# TASK STATEMENT
Copy the lines of the data below exactly, starting at the first and stopping after the line that contains "HÄR HJÄLPDOKUMENTET"; include no pictures.

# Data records

◆ ◆ ◆ ◆ ◆

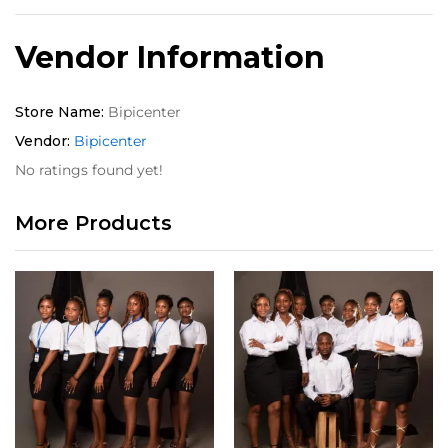
Vendor Information
Store Name:
Bipicenter
Vendor:
Bipicenter
No ratings found yet!
More Products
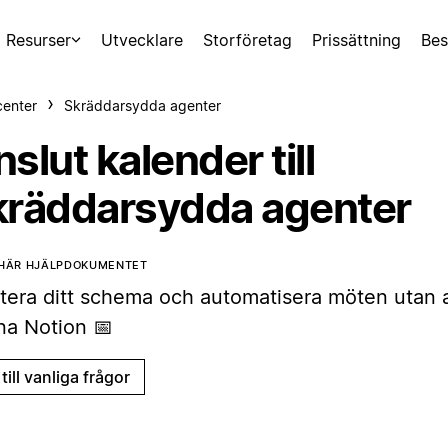
Resurser
Utvecklare
Storföretag
Prissättning
Bes
center
Skräddarsydda agenter
slut kalender till
kräddarsydda agenter
 HÄR HJÄLPDOKUMENTET
tera ditt schema och automatisera möten utan 
na Notion 📅
till vanliga frågor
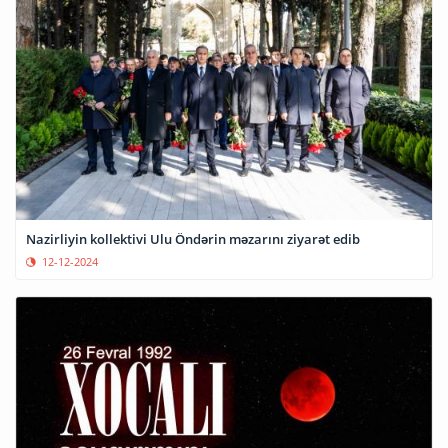
Nazirliyin kollektivi Ulu Öndərin məzarını ziyarət edib
12-12-2024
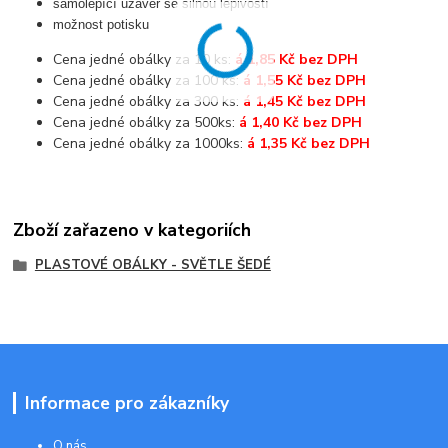
samolepící uzávěr se silnou lepivostí
možnost potisku
Cena jedné obálky za 10 ks:
á 1,85 Kč bez DPH
Cena jedné obálky za 100 ks:
á 1,55 Kč bez DPH
Cena jedné obálky za 300 ks:
á 1,45 Kč bez DPH
Cena jedné obálky za 500ks:
á 1,40 Kč bez DPH
Cena jedné obálky za 1000ks:
á 1,35 Kč bez DPH
Zboží zařazeno v kategoriích
PLASTOVÉ OBÁLKY - SVĚTLE ŠEDÉ
Informace pro zákazníky
O nás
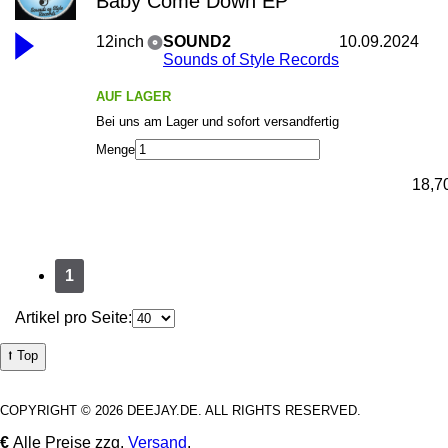
Baby Come Down EP
12inch
SOUND2
10.09.2024
Sounds of Style Records
AUF LAGER
Bei uns am Lager und sofort versandfertig
Menge
18,7
1
Artikel pro Seite:
⭡ Top
COPYRIGHT © 2026 DEEJAY.DE. ALL RIGHTS RESERVED.
€
Alle Preise zzg.
Versand
.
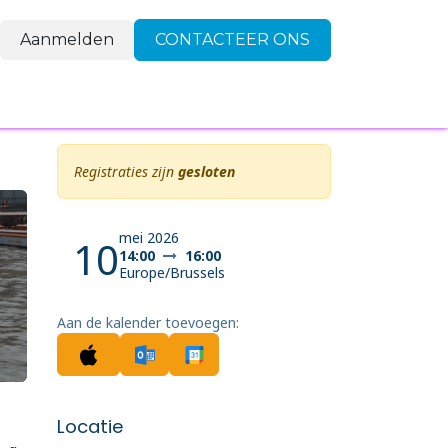
Aanmelden
CONTACTEER ONS
FAQ
Contact
Registraties zijn
gesloten
mei 2026
10
14:00
16:00
Europe/Brussels
Aan de kalender toevoegen:
Locatie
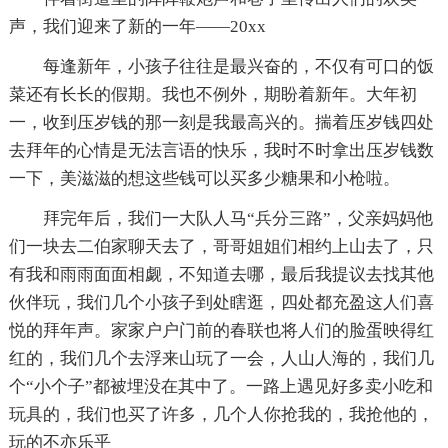
声，我们迎来了新的一年——20xx
每逢新年，小孩子往往是最兴奋的，不仅有可口的饭
菜还有长长的假期。我也不例外，期盼着新年。大年初
一，收到压岁钱的那一刻是我最高兴的。揣着压岁钱四处
去拜年的心情是无法言语的快乐，我时不时拿出压岁钱数
一下，美滋滋的想这些钱可以买多少糖果和小枪啦。
拜完年后，我们一大队人马“兵分三路”，父亲妈妈他
们一块去二伯家聊天去了，哥哥姐姐们相约上山去了，只
有我和雨雨面面相觑，不知道去哪，最后我提议去找其他
伙伴玩，我们几个小孩子到处瞎逛，四处都充盈这人们喜
悦的拜年声。家家户户门前的春联也将人们的脸蛋映得红
红的，我们几个去浮来山玩了一会，人山人海的，我们几
个“小个子”都被埋没在其中了。一路上遇见好多卖小吃和
玩具的，我们也买了许多，几个人你抢我的，我抢他的，
玩的不亦乐乎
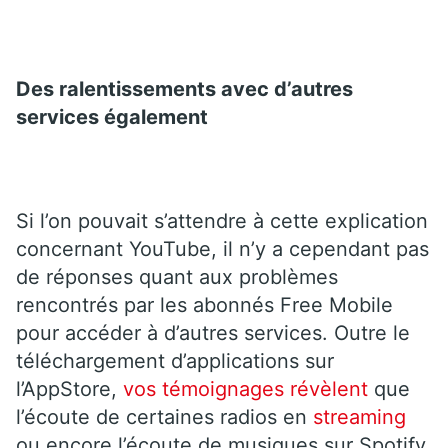
Des ralentissements avec d’autres
services également
Si l’on pouvait s’attendre à cette explication
concernant YouTube, il n’y a cependant pas
de réponses quant aux problèmes
rencontrés par les abonnés Free Mobile
pour accéder à d’autres services. Outre le
téléchargement d’applications sur
l’AppStore,
vos témoignages révèlent
que
l’écoute de certaines radios en
streaming
ou encore l’écoute de musiques sur Spotify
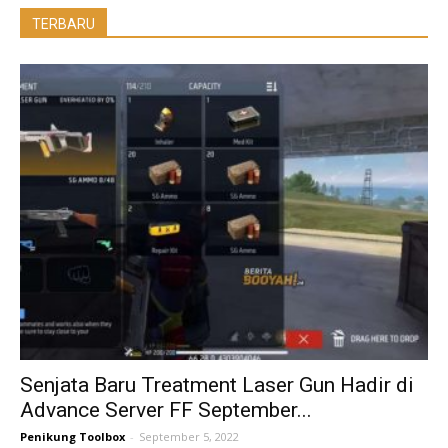
TERBARU
Senjata Baru Treatment Laser Gun Hadir di
Advance Server FF September...
Penikung Toolbox
-
September 5, 2022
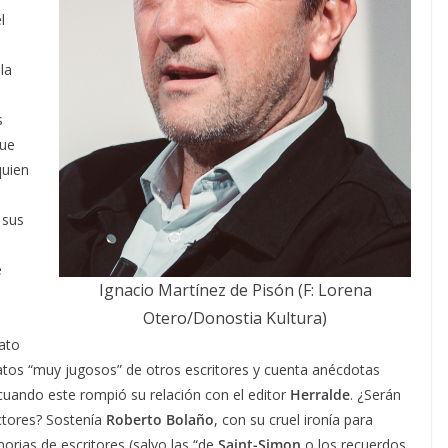
l
la
s
que
quien
 sus
e
Ignacio Martínez de Pisón (F: Lorena
Otero/Donostia Kultura)
rato
tratos “muy jugosos” de otros escritores y cuenta anécdotas
uando este rompió su relación con el editor
Herralde
. ¿Serán
ectores? Sostenía
Roberto Bolaño
, con su cruel ironía para
orias de escritores (salvo las “de
Saint-Simon
o los recuerdos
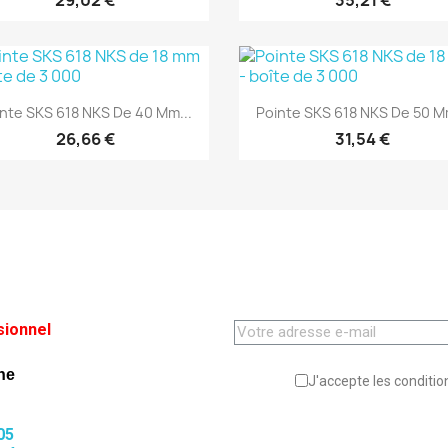
29,02 €
35,21 €
(1)
(1)
Aperçu rapide
Aperçu rapide


nte SKS 618 NKS De 40 Mm...
Pointe SKS 618 NKS De 50 Mm
26,66 €
31,54 €
sionnel
ne
J'accepte les condition
05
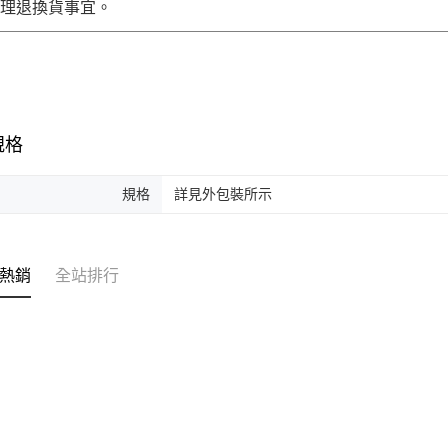
辦理退換貨事宜。
規格
規格
詳見外包裝所示
熱銷
全站排行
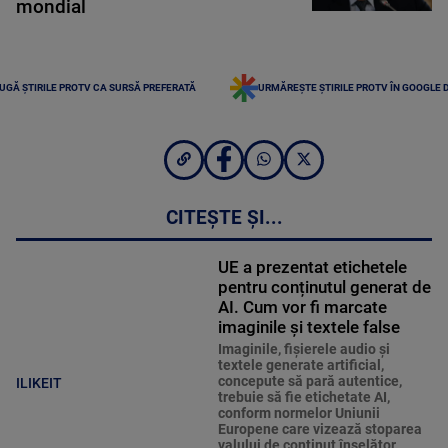
mondial
UGĂ ȘTIRILE PROTV CA SURSĂ PREFERATĂ
URMĂREȘTE ȘTIRILE PROTV ÎN GOOGLE 
CITEȘTE ȘI...
UE a prezentat etichetele
pentru conținutul generat de
AI. Cum vor fi marcate
imaginile și textele false
Imaginile, fişierele audio şi
textele generate artificial,
concepute să pară autentice,
ILIKEIT
trebuie să fie etichetate AI,
conform normelor Uniunii
Europene care vizează stoparea
valului de conţinut înşelător.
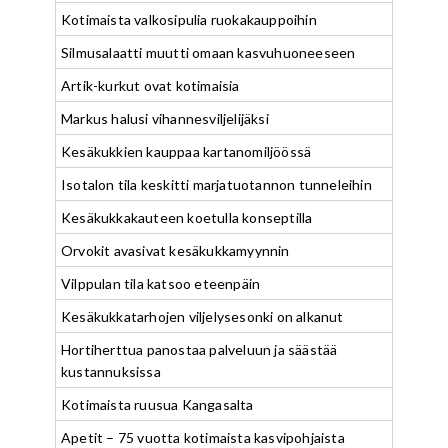
Kotimaista valkosipulia ruokakauppoihin
Silmusalaatti muutti omaan kasvuhuoneeseen
Artik-kurkut ovat kotimaisia
Markus halusi vihannesviljelijäksi
Kesäkukkien kauppaa kartanomiljöössä
Isotalon tila keskitti marjatuotannon tunneleihin
Kesäkukkakauteen koetulla konseptilla
Orvokit avasivat kesäkukkamyynnin
Vilppulan tila katsoo eteenpäin
Kesäkukkatarhojen viljelysesonki on alkanut
Hortiherttua panostaa palveluun ja säästää
kustannuksissa
Kotimaista ruusua Kangasalta
Apetit – 75 vuotta kotimaista kasvipohjaista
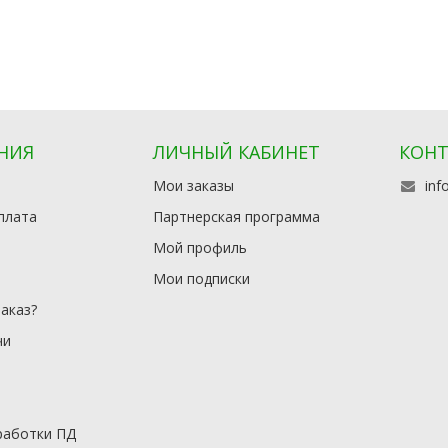
НИЯ
ЛИЧНЫЙ КАБИНЕТ
КОН
Мои заказы
inf
плата
Партнерская программа
Мой профиль
Мои подписки
заказ?
чи
работки ПД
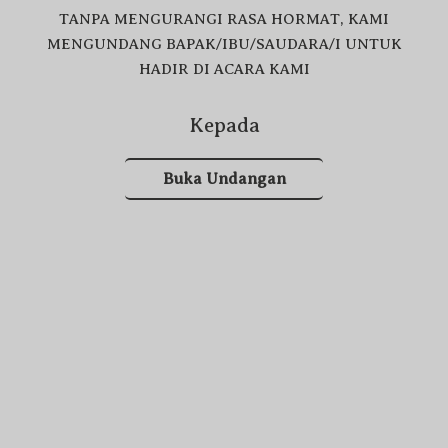
TANPA MENGURANGI RASA HORMAT, KAMI
MENGUNDANG BAPAK/IBU/SAUDARA/I UNTUK
HADIR DI ACARA KAMI
السَّلاَمُ عَلَيْكُمْ وَرَحْمَةُ اللهِ وَبَرَكَاتُهُ
Kepada
Buka Undangan
Sebagai tanda syukur atas Rahmat, hidayah serta
karunia dari Allah SWT,
Kami Sekeluarga bermaksud mengundang
Bapak/Ibu/Saudara/i kerabat pada acara
Walimatul Safar Haji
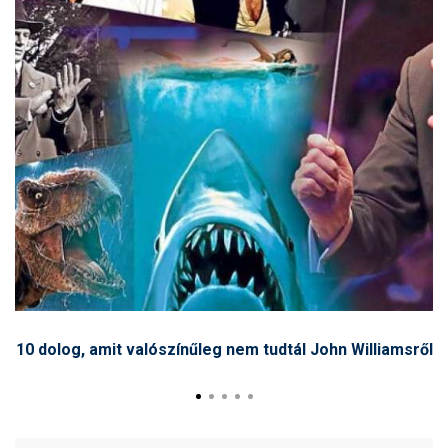
10 dolog, amit valószínűleg nem tudtál John Williamsről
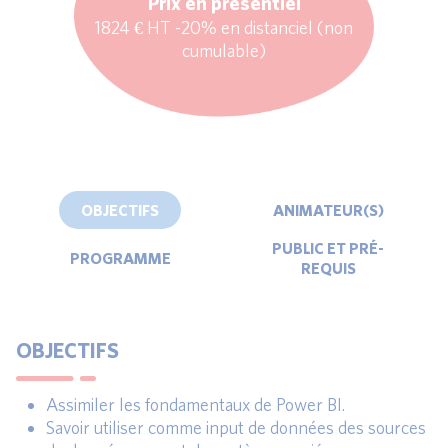
Prix en présentiel
1824 € HT -20% en distanciel (non
cumulable)
OBJECTIFS
ANIMATEUR(S)
PUBLIC ET PRÉ-
PROGRAMME
REQUIS
OBJECTIFS
Assimiler les fondamentaux de Power BI.
Savoir utiliser comme input de données des sources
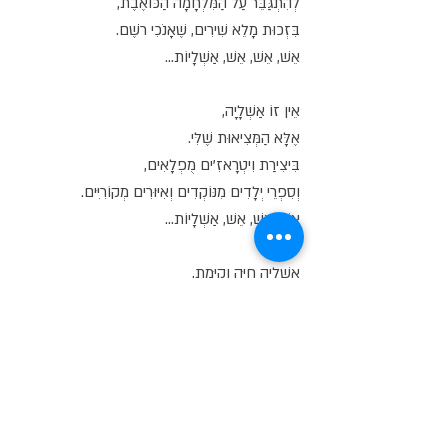
לְהִתְגַּבֵּר עַל הַמִּלְחָמָה הַכּוֹאֶבֶת,
בִּזְכוּת מָלֵא שִׁירִים, שֶׁאָנֹכִי רֹשֶׁם.
אֵשׁ, אֵשׁ, אֵשׁ, אַשְׁלָיוֹת...
אֵין זוֹ אַשְׁלָיָה,
אֶלָּא הַמְּצִיאוּת שֶׁלִּי.
בִּיצִירַת וִיטְרָאזִ'ים מֻפְלָאִים,
וְסִפְרֵי יְלָדִים מִנּוֹקְדִים וְאִיּוּרִים מְקוֹרִיִּים.
אֵשׁ, אֵשׁ, אֵשׁ, אַשְׁלָיוֹת...
אַשְׁלָיָה חַיָּה וְקַיֶּמֶת,
עַל פְּנֵי הָאָרֶץ, וּבַשָּׁמַיִם.
תִּשְׁאֲלוּ אֶת אֱלֹהִים,
מִי וּמָה אָנֹכִי.
אֵשׁ, אֵשׁ, אֵשׁ, אַשְׁלָיוֹת...
וְאֶפְשָׁרִי,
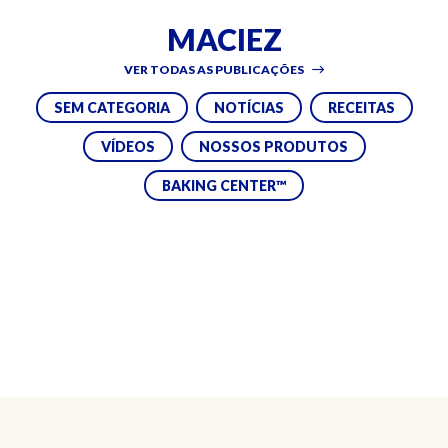
MACIEZ
VER TODAS AS PUBLICAÇÕES
SEM CATEGORIA
NOTÍCIAS
RECEITAS
VÍDEOS
NOSSOS PRODUTOS
BAKING CENTER™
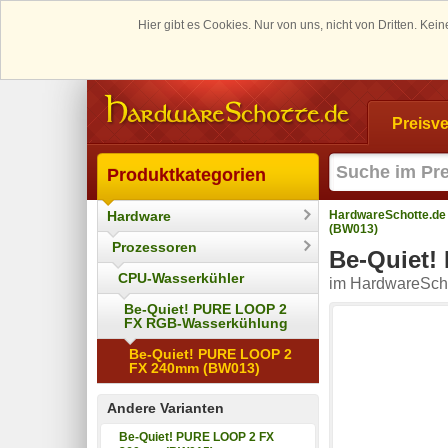
Hier gibt es Cookies. Nur von uns, nicht von Dritten. K
Preisve
Produktkategorien
Hardware
HardwareSchotte.de
(BW013)
Prozessoren
Be-Quiet
CPU-Wasserkühler
im HardwareScho
Be-Quiet! PURE LOOP 2
FX RGB-Wasserkühlung
Be-Quiet! PURE LOOP 2
FX 240mm (BW013)
Andere Varianten
Be-Quiet! PURE LOOP 2 FX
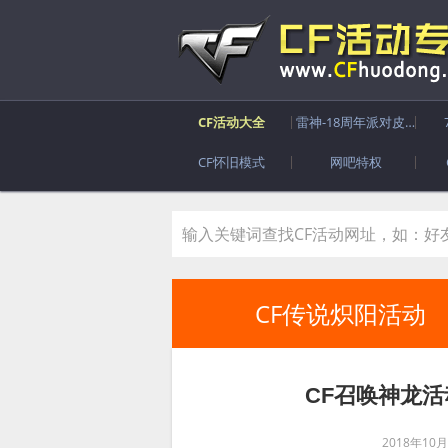
CF活动大全
雷神-18周年派对皮肤
CF怀旧模式
网吧特权
CF传说炽阳活动
CF召唤神龙
2018年10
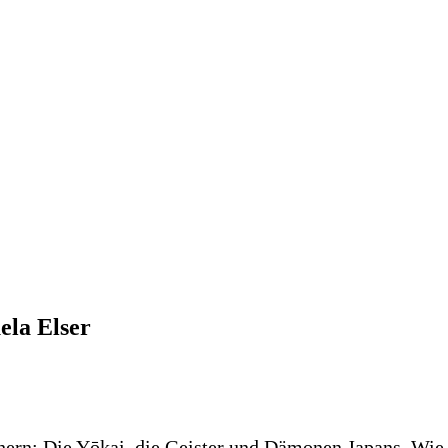
ela Elser
hern: Die Yōkai, die Geister und Dämonen Japans. Wie 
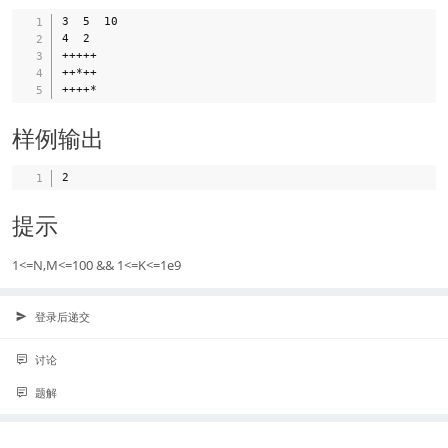
3  5  10 

4  2 

+++++ 

++*++ 

样例输出
提示
1<=N,M<=100 && 1<=K<=1e9
登录后递交
讨论
题解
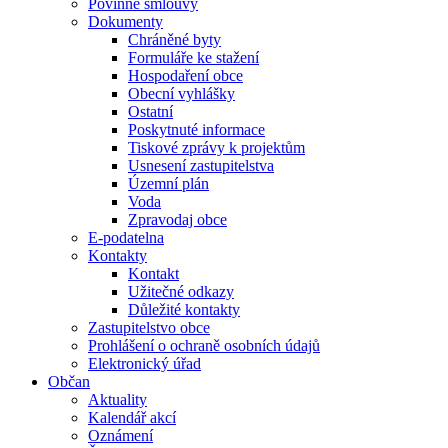
Povinné smlouvy
Dokumenty
Chráněné byty
Formuláře ke stažení
Hospodaření obce
Obecní vyhlášky
Ostatní
Poskytnuté informace
Tiskové zprávy k projektům
Usnesení zastupitelstva
Územní plán
Voda
Zpravodaj obce
E-podatelna
Kontakty
Kontakt
Užitečné odkazy
Důležité kontakty
Zastupitelstvo obce
Prohlášení o ochraně osobních údajů
Elektronický úřad
Občan
Aktuality
Kalendář akcí
Oznámení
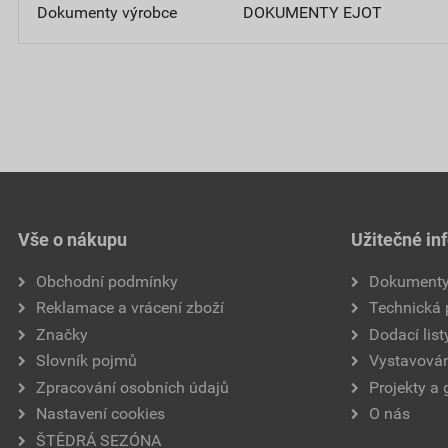
Dokumenty výrobce
DOKUMENTY EJOT
Vše o nákupu
Užitečné in
Obchodní podmínky
Dokument
Reklamace a vrácení zboží
Technická
Značky
Dodací list
Slovník pojmů
Vystavován
Zpracování osobních údajů
Projekty a 
Nastavení cookies
O nás
ŠTĚDRÁ SEZÓNA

◆ ◆ ◆ ◆ ◆

# SOLUTION TO THIS EXERCISE
Vendor Information
Store Name:
Bipicenter
Vendor:
Bipicenter
No ratings found yet!
More Products
Resurser
Utvecklare
Storföretag
Prissättning
Bes
center
Skräddarsydda agenter
slut kalender till
kräddarsydda agenter
 HÄR HJÄLPDOKUMENTET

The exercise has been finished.